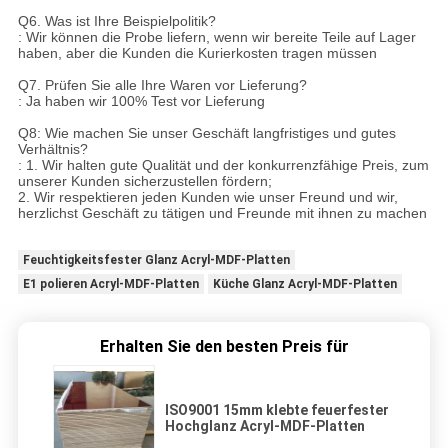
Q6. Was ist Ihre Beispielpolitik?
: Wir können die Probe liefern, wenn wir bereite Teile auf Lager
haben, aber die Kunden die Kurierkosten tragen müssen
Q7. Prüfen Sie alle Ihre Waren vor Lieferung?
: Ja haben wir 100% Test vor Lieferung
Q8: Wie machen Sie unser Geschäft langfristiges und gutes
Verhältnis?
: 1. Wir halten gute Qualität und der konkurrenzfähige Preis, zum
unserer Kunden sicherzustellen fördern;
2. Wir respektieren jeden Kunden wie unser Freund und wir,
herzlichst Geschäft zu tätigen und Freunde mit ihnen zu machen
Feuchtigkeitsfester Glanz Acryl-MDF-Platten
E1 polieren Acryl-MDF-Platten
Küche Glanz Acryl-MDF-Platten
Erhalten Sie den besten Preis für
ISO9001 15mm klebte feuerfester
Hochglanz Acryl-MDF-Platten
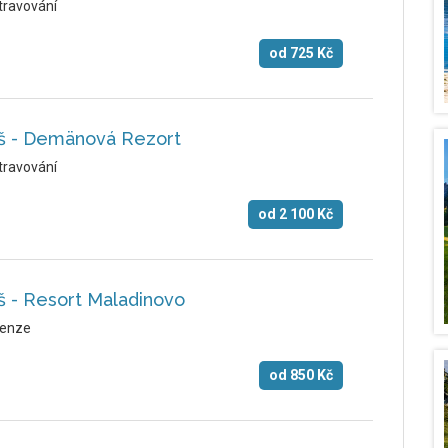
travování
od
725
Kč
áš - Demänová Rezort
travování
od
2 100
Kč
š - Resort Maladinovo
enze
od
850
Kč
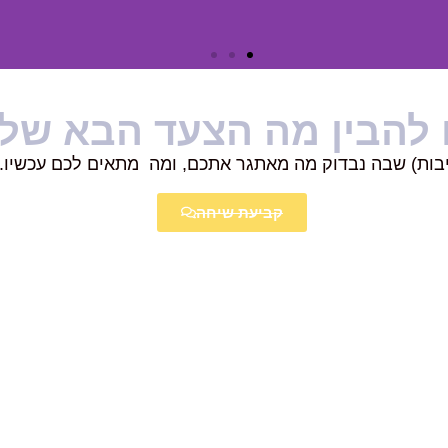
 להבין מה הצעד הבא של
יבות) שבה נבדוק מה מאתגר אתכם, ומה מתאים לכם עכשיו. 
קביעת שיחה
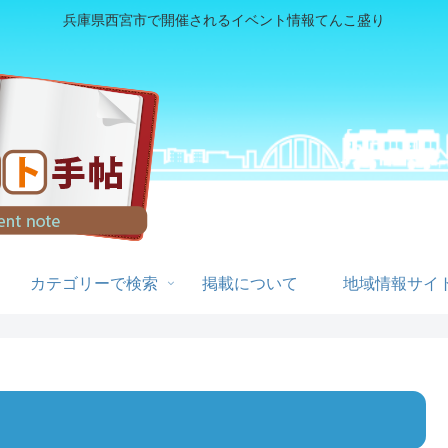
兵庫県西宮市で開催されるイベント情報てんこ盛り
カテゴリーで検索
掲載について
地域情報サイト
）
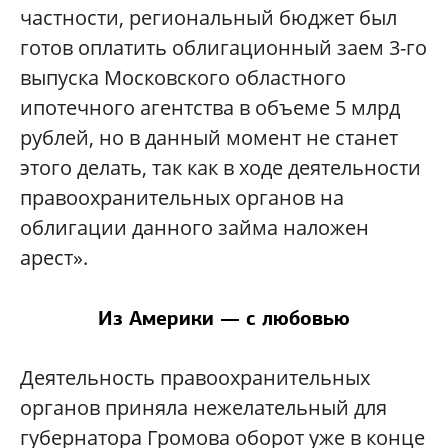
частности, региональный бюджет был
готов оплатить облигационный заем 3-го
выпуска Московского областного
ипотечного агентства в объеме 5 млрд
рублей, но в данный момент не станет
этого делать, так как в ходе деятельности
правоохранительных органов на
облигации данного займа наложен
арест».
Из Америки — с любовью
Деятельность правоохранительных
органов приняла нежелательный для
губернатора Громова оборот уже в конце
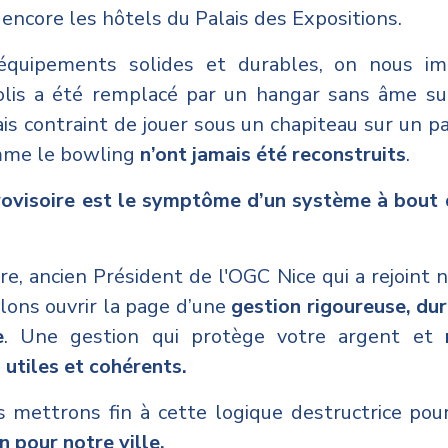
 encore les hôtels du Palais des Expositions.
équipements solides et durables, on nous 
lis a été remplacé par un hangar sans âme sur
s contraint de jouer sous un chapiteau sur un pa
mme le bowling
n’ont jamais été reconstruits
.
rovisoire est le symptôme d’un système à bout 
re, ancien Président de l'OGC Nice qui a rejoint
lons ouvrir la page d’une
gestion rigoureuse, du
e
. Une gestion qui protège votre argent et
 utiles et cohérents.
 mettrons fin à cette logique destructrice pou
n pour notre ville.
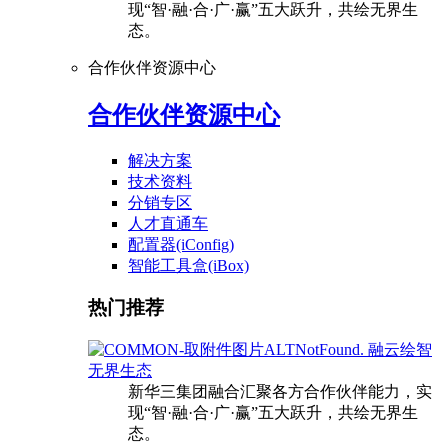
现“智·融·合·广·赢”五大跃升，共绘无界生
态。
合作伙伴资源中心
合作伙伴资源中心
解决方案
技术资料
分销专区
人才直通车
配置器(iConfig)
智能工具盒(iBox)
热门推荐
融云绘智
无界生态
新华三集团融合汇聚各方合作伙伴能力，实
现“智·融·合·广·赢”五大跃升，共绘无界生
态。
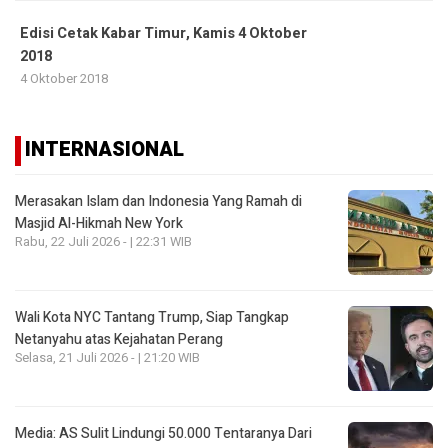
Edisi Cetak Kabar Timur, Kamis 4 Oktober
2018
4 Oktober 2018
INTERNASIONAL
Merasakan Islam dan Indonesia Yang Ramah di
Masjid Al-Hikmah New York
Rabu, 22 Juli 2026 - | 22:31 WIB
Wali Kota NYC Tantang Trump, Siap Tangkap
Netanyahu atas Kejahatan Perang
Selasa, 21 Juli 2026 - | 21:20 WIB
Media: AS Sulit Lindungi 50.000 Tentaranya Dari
•••••
## EXERCISE PROMPT
The answer should consist of every line above in which "Preis" appears.

## ANSWER FOR THE TASK
: 1. Wir halten gute Qualität und der konkurrenzfähige Preis, zum
Erhalten Sie den besten Preis für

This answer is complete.